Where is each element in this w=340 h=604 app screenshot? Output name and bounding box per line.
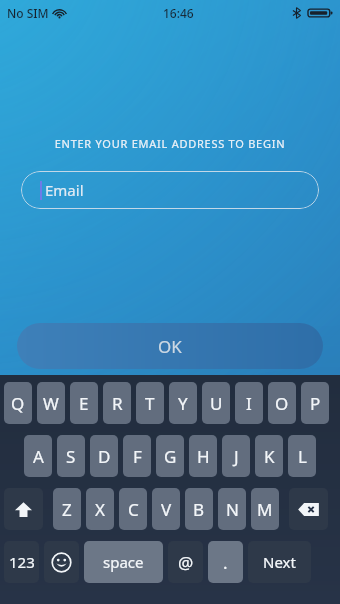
button[interactable]: J (222, 435, 250, 477)
staticText: . (223, 551, 228, 574)
staticText: R (112, 392, 123, 415)
staticText: F (133, 445, 142, 468)
button[interactable]: K (255, 435, 283, 477)
button[interactable]: U (202, 382, 230, 424)
staticText: M (257, 498, 273, 521)
staticText: space (103, 552, 144, 572)
staticText: N (226, 498, 239, 521)
staticText: Z (62, 498, 72, 521)
button[interactable]: M (251, 488, 279, 530)
button[interactable]: Z (53, 488, 81, 530)
staticText: ENTER YOUR EMAIL ADDRESS TO BEGIN (0, 136, 340, 151)
button[interactable]: S (57, 435, 85, 477)
staticText: Email (45, 180, 84, 200)
staticText: S (66, 445, 76, 468)
staticText: Q (11, 392, 25, 415)
staticText: T (145, 392, 155, 415)
staticText: B (193, 498, 205, 521)
staticText: 16:46 (163, 5, 194, 21)
staticText: I (246, 392, 252, 415)
staticText: V (161, 498, 172, 521)
button[interactable]: B (185, 488, 213, 530)
staticText: 123 (9, 552, 35, 572)
button[interactable]: C (119, 488, 147, 530)
staticText: K (264, 445, 275, 468)
staticText: O (275, 392, 289, 415)
button[interactable]: P (301, 382, 329, 424)
button[interactable]: Y (169, 382, 197, 424)
button[interactable]: V (152, 488, 180, 530)
staticText: L (298, 445, 307, 468)
staticText: A (33, 445, 44, 468)
staticText: X (95, 498, 105, 521)
button[interactable]: Backspace (289, 488, 328, 530)
button[interactable]: Q (4, 382, 32, 424)
staticText: C (128, 498, 139, 521)
button[interactable]: T (136, 382, 164, 424)
button[interactable]: F (123, 435, 151, 477)
staticText: @ (178, 551, 194, 574)
staticText: P (310, 392, 321, 415)
button[interactable]: G (156, 435, 184, 477)
button[interactable]: 123 (4, 541, 39, 583)
button[interactable]: Email (21, 171, 319, 209)
button[interactable]: E (70, 382, 98, 424)
staticText: No SIM (7, 5, 49, 21)
button[interactable]: Emoji (44, 541, 79, 583)
button[interactable]: . (208, 541, 243, 583)
staticText: J (234, 445, 239, 468)
button[interactable]: D (90, 435, 118, 477)
staticText: U (210, 392, 223, 415)
button[interactable]: L (288, 435, 316, 477)
staticText: Y (178, 392, 188, 415)
button[interactable]: OK (17, 323, 323, 369)
button[interactable]: N (218, 488, 246, 530)
staticText: OK (158, 335, 182, 358)
button[interactable]: H (189, 435, 217, 477)
button[interactable]: R (103, 382, 131, 424)
staticText: W (43, 392, 59, 415)
button[interactable]: W (37, 382, 65, 424)
button[interactable]: A (24, 435, 52, 477)
staticText: Next (263, 552, 296, 572)
staticText: E (79, 392, 89, 415)
button[interactable]: I (235, 382, 263, 424)
button[interactable]: Shift (4, 488, 43, 530)
staticText: D (98, 445, 111, 468)
button[interactable]: O (268, 382, 296, 424)
button[interactable]: @ (168, 541, 203, 583)
button[interactable]: X (86, 488, 114, 530)
staticText: G (164, 445, 177, 468)
button[interactable]: Next (248, 541, 311, 583)
button[interactable]: space (84, 541, 163, 583)
staticText: H (197, 445, 210, 468)
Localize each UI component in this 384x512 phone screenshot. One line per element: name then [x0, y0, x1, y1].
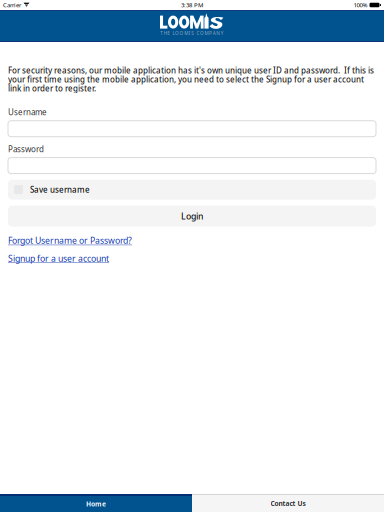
- staticText: For security reasons, our mobile applica…: [8, 66, 374, 93]
- staticText: 100%: [354, 1, 368, 9]
- staticText: Carrier: [3, 1, 21, 9]
- button[interactable]: Home: [0, 494, 192, 512]
- staticText: Save username: [30, 184, 90, 195]
- staticText: Forgot Username or Password?: [8, 235, 132, 246]
- button[interactable]: Login: [8, 206, 376, 227]
- staticText: Password: [8, 144, 44, 155]
- staticText: 3:38 PM: [181, 1, 203, 9]
- button[interactable]: Forgot Username or Password?: [8, 235, 132, 246]
- button[interactable]: Contact Us: [192, 494, 384, 512]
- staticText: Signup for a user account: [8, 252, 109, 264]
- button[interactable]: Signup for a user account: [8, 252, 109, 264]
- staticText: Home: [86, 500, 106, 509]
- button[interactable]: Save username: [8, 180, 376, 200]
- staticText: Login: [181, 210, 203, 222]
- staticText: Username: [8, 107, 47, 118]
- staticText: Contact Us: [270, 499, 306, 508]
- staticText: THE LOOMIS COMPANY: [160, 30, 224, 36]
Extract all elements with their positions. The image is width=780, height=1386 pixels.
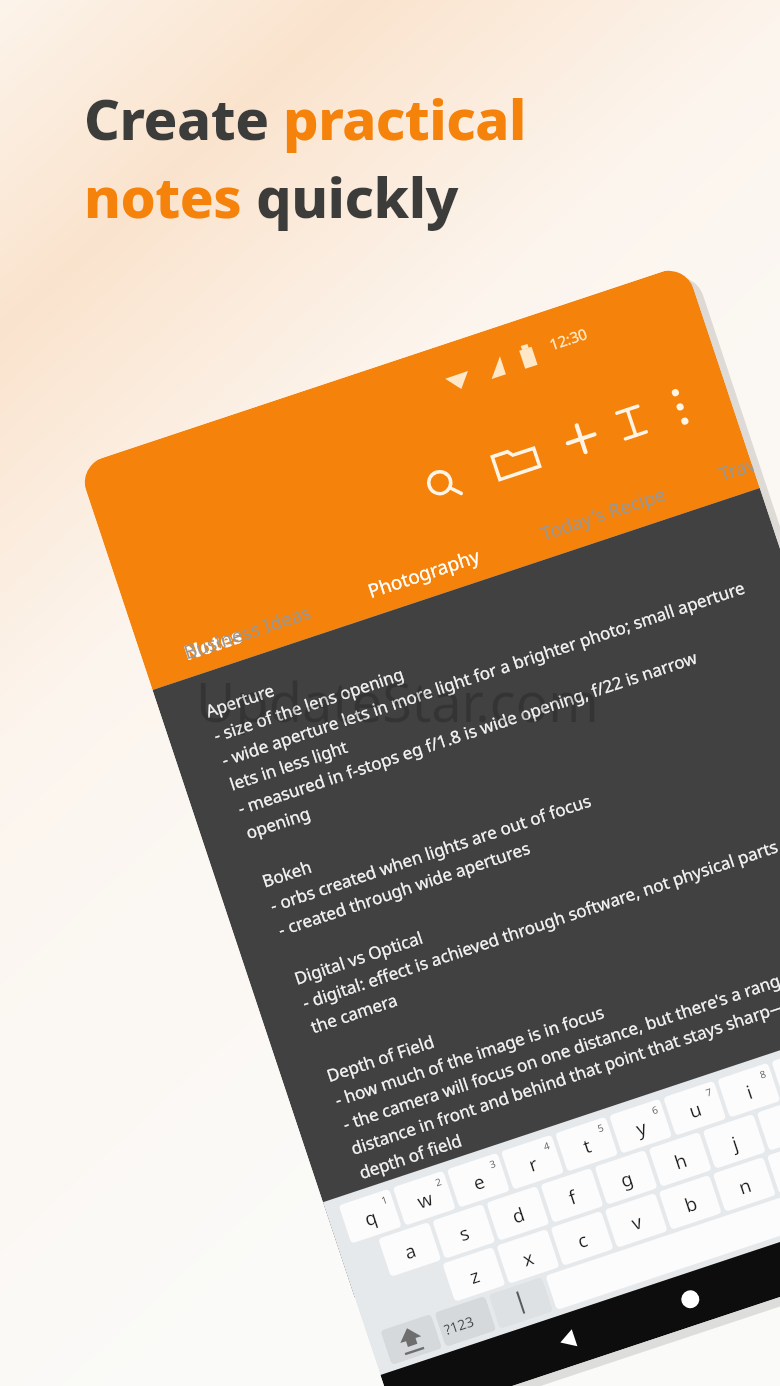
button[interactable]: Notes app preview <box>0 0 780 1386</box>
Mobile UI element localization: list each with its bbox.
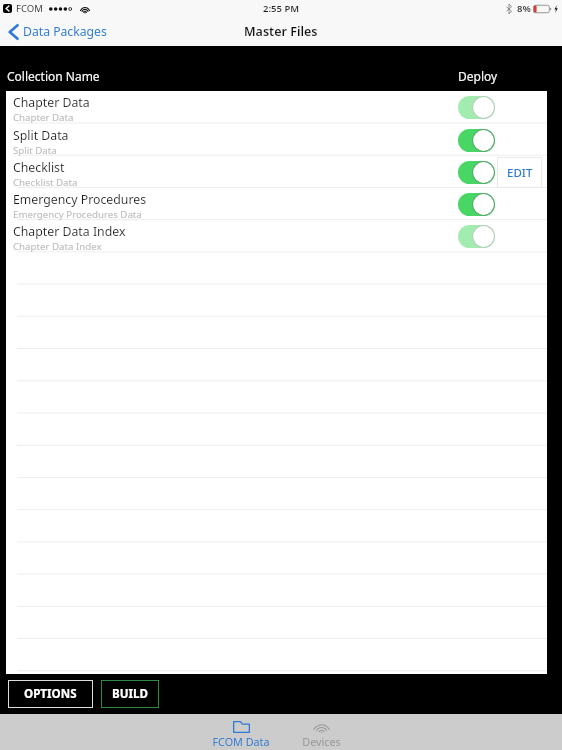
- button[interactable]: OPTIONS: [8, 680, 93, 708]
- staticText: Deploy: [458, 68, 498, 84]
- staticText: Split Data: [13, 127, 69, 144]
- staticText: Master Files: [244, 23, 318, 40]
- button[interactable]: Chapter Data: [6, 91, 547, 123]
- staticText: Data Packages: [23, 23, 107, 40]
- button[interactable]: Deploy toggle: [458, 129, 495, 152]
- button[interactable]: Deploy toggle: [458, 225, 495, 248]
- staticText: BUILD: [112, 686, 148, 702]
- staticText: Chapter Data: [13, 111, 74, 124]
- button[interactable]: FCOM Data: [201, 714, 281, 750]
- staticText: 8%: [517, 2, 531, 15]
- button[interactable]: Deploy toggle: [458, 161, 495, 184]
- staticText: Chapter Data Index: [13, 240, 102, 253]
- button[interactable]: Deploy toggle: [458, 193, 495, 216]
- button[interactable]: Devices: [281, 714, 361, 750]
- button[interactable]: Data Packages: [9, 23, 107, 40]
- staticText: EDIT: [507, 165, 533, 181]
- button[interactable]: Checklist: [6, 156, 547, 188]
- staticText: OPTIONS: [24, 686, 77, 702]
- button[interactable]: Emergency Procedures: [6, 188, 547, 220]
- button[interactable]: Split Data: [6, 124, 547, 156]
- staticText: Chapter Data: [13, 94, 90, 111]
- staticText: Collection Name: [7, 68, 100, 84]
- staticText: 2:55 PM: [263, 2, 300, 15]
- staticText: FCOM: [16, 2, 43, 15]
- staticText: Chapter Data Index: [13, 223, 126, 240]
- staticText: Checklist Data: [13, 176, 78, 189]
- staticText: Emergency Procedures Data: [13, 208, 142, 221]
- staticText: Devices: [302, 734, 341, 749]
- staticText: FCOM Data: [212, 734, 270, 749]
- button[interactable]: EDIT: [497, 157, 542, 188]
- button[interactable]: Deploy toggle: [458, 96, 495, 119]
- staticText: Split Data: [13, 144, 57, 157]
- staticText: Checklist: [13, 159, 65, 176]
- staticText: Emergency Procedures: [13, 191, 147, 208]
- button[interactable]: Chapter Data Index: [6, 220, 547, 252]
- button[interactable]: BUILD: [101, 680, 159, 708]
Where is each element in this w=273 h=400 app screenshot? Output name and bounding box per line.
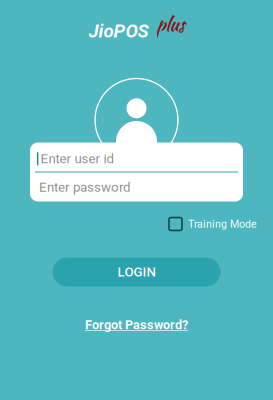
- button[interactable]: LOGIN: [52, 258, 220, 286]
- staticText: Training Mode: [188, 218, 257, 230]
- button[interactable]: Forgot Password?: [81, 314, 192, 336]
- staticText: Enter user id: [40, 151, 114, 167]
- staticText: Forgot Password?: [85, 318, 188, 332]
- staticText: LOGIN: [118, 264, 156, 280]
- staticText: plus: [156, 10, 184, 38]
- staticText: JioPOS: [88, 20, 148, 42]
- staticText: Enter password: [39, 179, 131, 195]
- button[interactable]: Training Mode: [169, 218, 257, 230]
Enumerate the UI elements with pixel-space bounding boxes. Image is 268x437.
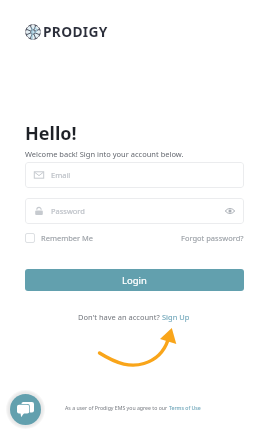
button[interactable]: Terms of Use — [169, 404, 201, 411]
staticText: Welcome back! Sign into your account bel… — [25, 149, 184, 159]
button[interactable]: Email — [25, 162, 244, 188]
staticText: PRODIGY — [43, 22, 108, 41]
staticText: As a user of Prodigy EMS you agree to ou… — [65, 404, 169, 411]
staticText: Sign Up — [162, 312, 190, 322]
staticText: Hello! — [25, 121, 77, 146]
button[interactable]: Chat support — [10, 394, 41, 425]
staticText: Email — [51, 170, 71, 180]
button[interactable]: Login — [25, 269, 244, 291]
staticText: Terms of Use — [169, 404, 201, 411]
staticText: Password — [51, 206, 85, 216]
button[interactable]: Forgot password? — [181, 233, 244, 243]
button[interactable]: Remember Me — [25, 233, 94, 243]
staticText: Remember Me — [41, 233, 94, 243]
button[interactable]: Password — [25, 198, 244, 224]
staticText: Don't have an account? — [78, 312, 162, 322]
staticText: Forgot password? — [181, 233, 244, 243]
button[interactable]: Sign Up — [162, 312, 190, 322]
button[interactable]: Show password — [225, 206, 235, 216]
staticText: Login — [122, 274, 147, 287]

TASK OBJECTIVE: Write out exactly the lines from the line containing "Enumerate the UI" through the last line of the listing above, please, and leave out any pictures.

EXERCISE SOLUTION:
Enumerate the UI elements with pixel-space bounding boxes. Image is 268x437.
button[interactable]: Terms of Use — [169, 404, 201, 411]
staticText: Welcome back! Sign into your account bel… — [25, 149, 184, 159]
button[interactable]: Email — [25, 162, 244, 188]
staticText: PRODIGY — [43, 22, 108, 41]
staticText: As a user of Prodigy EMS you agree to ou… — [65, 404, 169, 411]
staticText: Sign Up — [162, 312, 190, 322]
staticText: Hello! — [25, 121, 77, 146]
button[interactable]: Chat support — [10, 394, 41, 425]
staticText: Email — [51, 170, 71, 180]
button[interactable]: Login — [25, 269, 244, 291]
staticText: Terms of Use — [169, 404, 201, 411]
staticText: Password — [51, 206, 85, 216]
button[interactable]: Forgot password? — [181, 233, 244, 243]
button[interactable]: Remember Me — [25, 233, 94, 243]
staticText: Remember Me — [41, 233, 94, 243]
button[interactable]: Password — [25, 198, 244, 224]
staticText: Don't have an account? — [78, 312, 162, 322]
staticText: Forgot password? — [181, 233, 244, 243]
button[interactable]: Sign Up — [162, 312, 190, 322]
button[interactable]: Show password — [225, 206, 235, 216]
staticText: Login — [122, 274, 147, 287]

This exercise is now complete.